There are many things I like about living in the desert, but summer is not on the list. It wasn’t so bad back when I spent my days inside an air conditioned home, but now I am outside most of the day working with animals, mucking pens, pulling weeds or, if I am inside, I am hovering over a hot stove cooking caramel or jam to sell (which is delicious by the way).
Heat Coping Strategies For Your Animals
- Pick breeds that can handle the heat—The most important thing you can do to help your animals is pick breeds that can handle the desert heat. Not all breeds were created equally. Some breeds do better in the cold, some in humidity and some in the dry heat we get here. Most of our animals at Flip Flop Ranch are breeds that originally came from Africa or the south and therefore have genetics that make them very able to withstand our blazing summer.
Other breeds are not genetically adjusted to the heat. The industrial Cornish X chicken, for instance, has been bred to do well inside a climate controlled barn. A friend of our’s purchased 250 of these chickens to raise in an outside pen here in Lucerne Valley and lost all 250 over the last summer. Ouch for their pocket book and how sad for the chickens.
- Shade—Your animals have to have shade. There’s just no way around it. Now granted if we’re talking horses you’ll spend hundreds of dollars on a shelter and they’ll never use it, but if we’re talking the rest of farm livestock I guarantee they’ll be happily laying in that shade during the hot part of the day. At our ranch, we just put up simple shelters made from wood pallets. They cost us about $20 each and we convinced friends to help us out with building them when we were overwhelmed time-wise. There’s no excuse to not have shelters for your animals!
- Plenty of Water—Animals (and humans too!) need plenty of water to get through the day. Imagine how big a horse is and they drink up to 10 gallons a day. Pigs can drink up to 7 gallons, goats 2 gallons, and a chicken can drink up to a liter (four cups) of water a day in the hot summer!
Heat Coping Strategies For The Farmer
- Get out of the heat—During the hottest parts of the day, I escape inside. You just can’t work in heat as bad as we get. Of course I am a sissy girl. I do hire workers and send the young guys out to do the hard work as the heat doesn’t bother them as much, but even they need to come in for a popsicle break every now and then.
When I am outside, I try to stay out of direct sun. I will go a little out of my way to walk from shade spot to shade spot. Anybody watching from the second story would probably think I was crazy-zig zagging all over the property. But when it’s 105 degrees outside in High Desert sunshine, it’s worth it.
- Adjust Your Routine—Get up early, feed late and have a siesta in the middle. That’s the only way to farm in our environment. Sometimes at Flip Flop Ranch, we even turn on floodlights or our car headlights and do chores in the dark just to catch up with what we avoided in the heat.

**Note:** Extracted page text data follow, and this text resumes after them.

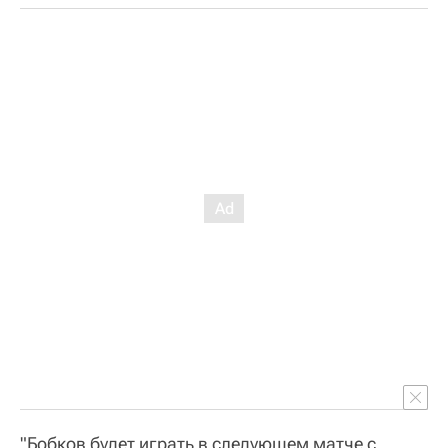
"Бобков будет играть в следующем матче с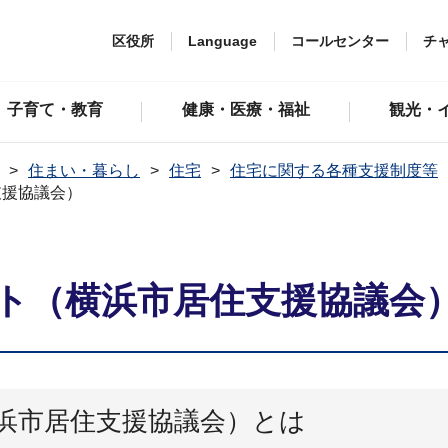
区役所
Language
コールセンター
チ
子育て・教育
健康・医療・福祉
観光・
住まい・暮らし
住宅
住宅に関する各種支援制度等
支援協議会）
ト（横浜市居住支援協議会
浜市居住支援協議会）とは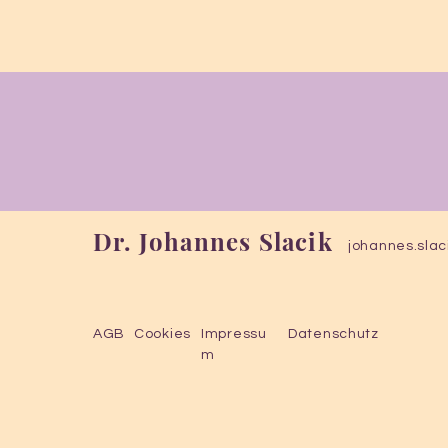
Dr. Johannes Slacik
johannes.slac
AGB
Cookies
Impressu
Datenschutz
m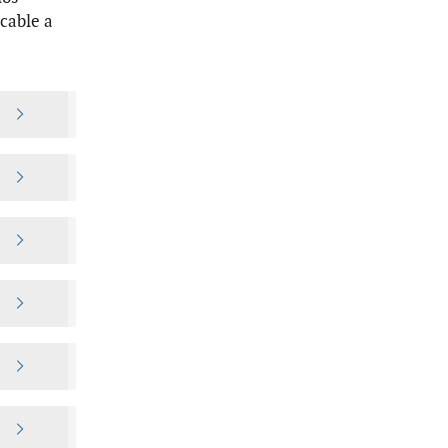
icable a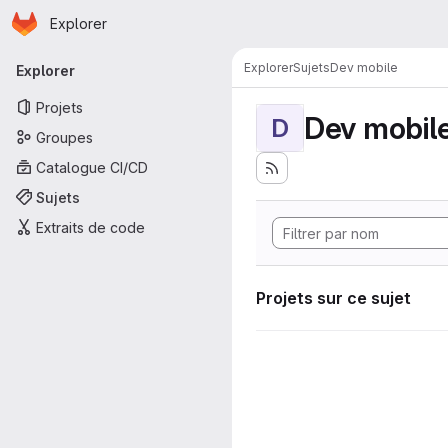
Page d'accueil
Passer au contenu principal
Explorer
Navigation principale
Explorer
Sujets
Dev mobile
Explorer
Projets
Dev mobil
D
Groupes
Catalogue CI/CD
Sujets
Extraits de code
Projets sur ce sujet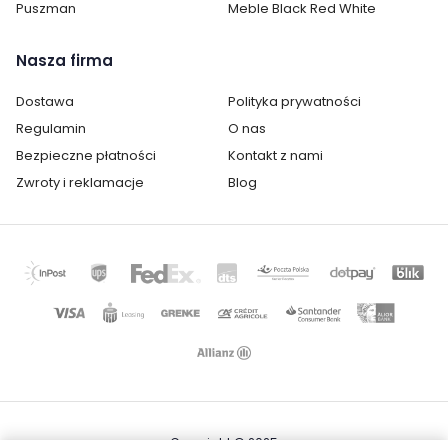
Puszman
Meble Black Red White
Nasza firma
Dostawa
Polityka prywatności
Regulamin
O nas
Cechy charakterystyczne
Bezpieczne płatności
Kontakt z nami
Szerokość:
166 cm
Zwroty i reklamacje
Blog
Wysokość:
52 cm
Głębokość:
45 cm
Ilość szuflad:
1
Ilość drzwi:
2
Montaż:
do samodzielnego montażu
Copyright © 2025
Styl:
nowoczesny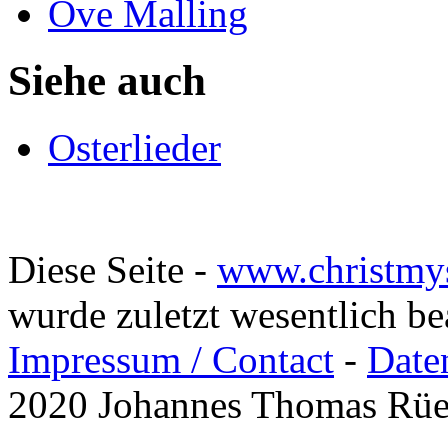
Ove Malling
Siehe auch
Osterlieder
Diese Seite -
www.christmy
wurde zuletzt wesentlich b
Impressum / Contact
-
Date
2020 Johannes Thomas Rü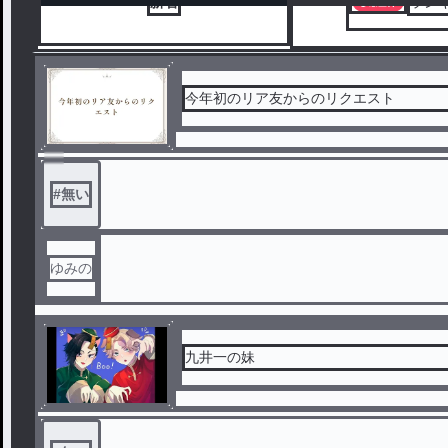
新着
ラン
今年初のリア友からのリクエスト
#
無い
ゆみの
九井一の妹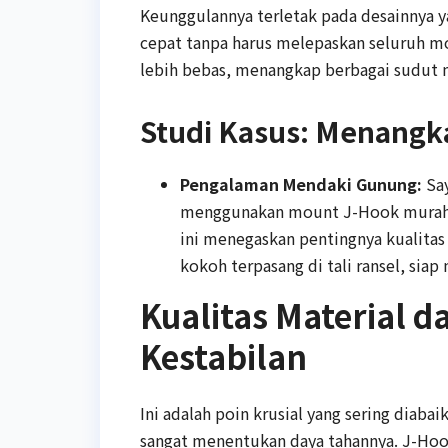
Keunggulannya terletak pada desainnya
cepat tanpa harus melepaskan seluruh moun
lebih bebas, menangkap berbagai sudut
Studi Kasus: Menang
Pengalaman Mendaki Gunung:
Say
menggunakan mount J-Hook murah y
ini menegaskan pentingnya kualitas
kokoh terpasang di tali ransel, si
Kualitas Material d
Kestabilan
Ini adalah poin krusial yang sering diab
sangat menentukan daya tahannya. J-Hook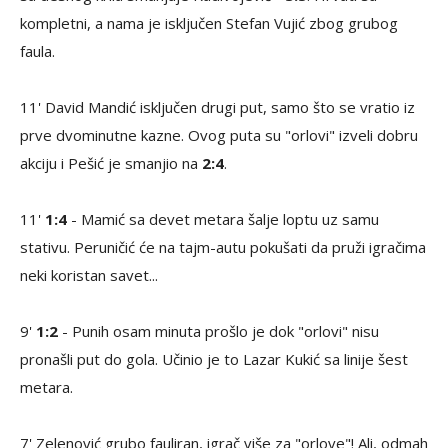
kompletni, a nama je isključen Stefan Vujić zbog grubog
faula.
11' David Mandić isključen drugi put, samo što se vratio iz
prve dvominutne kazne. Ovog puta su "orlovi" izveli dobru
akciju i Pešić je smanjio na
2:4
.
11'
1:4
- Mamić sa devet metara šalje loptu uz samu
stativu. Peruničić će na tajm-autu pokušati da pruži igračima
neki koristan savet...
9'
1:2
- Punih osam minuta prošlo je dok "orlovi" nisu
pronašli put do gola. Učinio je to Lazar Kukić sa linije šest
metara.
7' Zelenović grubo fauliran, igrač više za "orlove"! Ali, odmah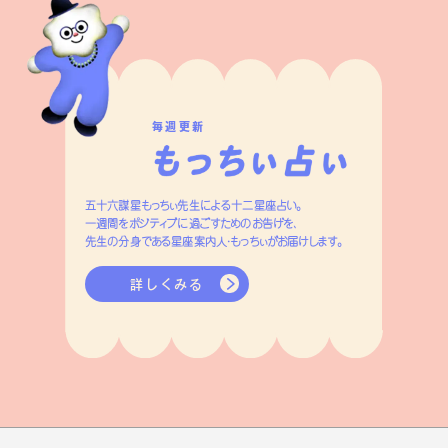
毎週更新
五十六謀星もっちぃ先生による十二星座占い。
一週間をポジティブに過ごすためのお告げを、
先生の分身である星座案内人・もっちぃがお届けします。
詳しくみる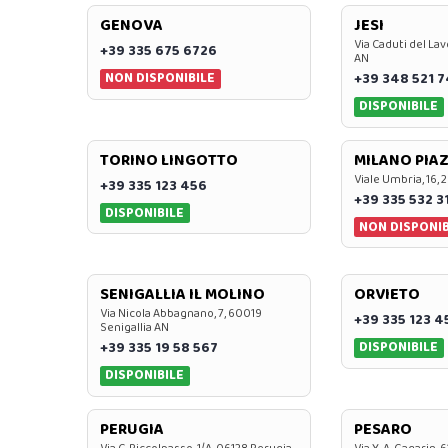
GENOVA
JESI
Via Caduti del Lav
+39 335 675 6726
AN
NON DISPONIBILE
+39 348 521 
DISPONIBILE
TORINO LINGOTTO
MILANO PIAZ
Viale Umbria, 16, 
+39 335 123 456
+39 335 532 3
DISPONIBILE
NON DISPONIB
SENIGALLIA IL MOLINO
ORVIETO
Via Nicola Abbagnano, 7, 60019
+39 335 123 4
Senigallia AN
DISPONIBILE
+39 335 19 58 567
DISPONIBILE
PERUGIA
PESARO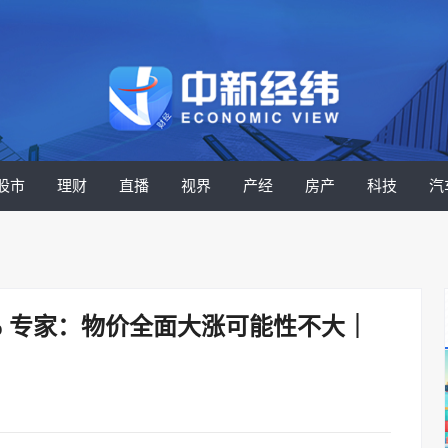
股市
理财
直播
视界
产经
房产
科技
汽
2% 专家：物价全面大涨可能性不大｜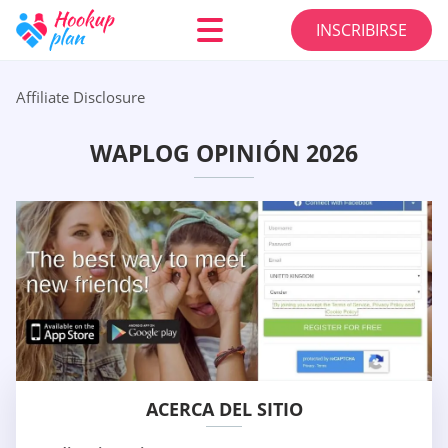
INSCRIBIRSE
Affiliate Disclosure
WAPLOG OPINIÓN 2026
ACERCA DEL SITIO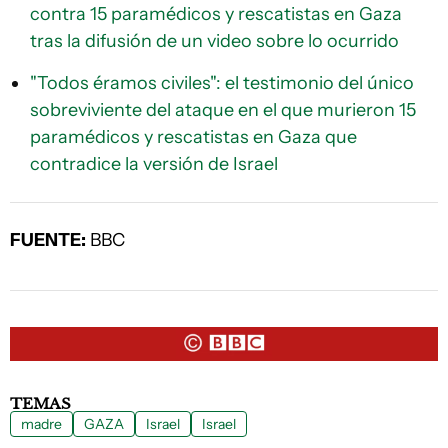
contra 15 paramédicos y rescatistas en Gaza
tras la difusión de un video sobre lo ocurrido
"Todos éramos civiles": el testimonio del único
sobreviviente del ataque en el que murieron 15
paramédicos y rescatistas en Gaza que
contradice la versión de Israel
FUENTE:
BBC
TEMAS
madre
GAZA
Israel
Israel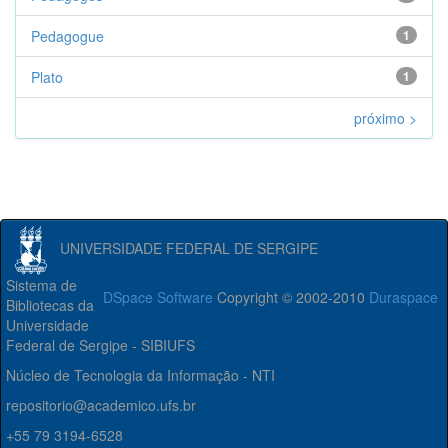
Pedagogue
1
Plato
1
próximo >
UNIVERSIDADE FEDERAL DE SERGIPE
Sistema de
DSpace Software
Copyright © 2002-2010
Duraspace
Bibliotecas da
Universidade
Federal de Sergipe - SIBIUFS
Núcleo de Tecnologia da Informação - NTI
repositorio@academico.ufs.br
+55 79 3194-6528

- Dress like a Bedouin—Look, the people of the middle east dress like they do for a good reason. Light colored, baggy clothing and a head covering is a must for surviving the desert heat. We always wear a hat and usually have a damp handkerchief under it. Keep that skin covered and don’t just depend on sunscreen.
Living in high heat (and our occasional summer humidity) is very stressful for us and for our animals. Heat makes animals of all varieties vulnerable to heat stroke and disease, decreases weight gain (or increases weight gain for humans sipping Kool-aid all day) and lowers reproductive rates. If you notice any changes in your animal’s behavior, if they’re lethargic or panting, it may be best to contact your veterinarian.
At Flip Flop Ranch, we always try to be our own veterinarian when able to, but sometimes you have to dish out the money so make prevention your first goal! There are a few things you can do to help your animals if they are suffering severely from the heat: Move your animal to shade immediately, if possible; hose down your animal with cool water (or immerse to the head if a smaller animal); apply cold ice packs around the neck, chest, and between the legs; and apply rubbing alcohol to feet, back, and legs.
Prevention and management is the number one tool for livestock and human well being during weather extremes. Try to keep you and your animals cool so you don’t need to battle heat stroke!
What do you do to help your animals make it through the summer heat?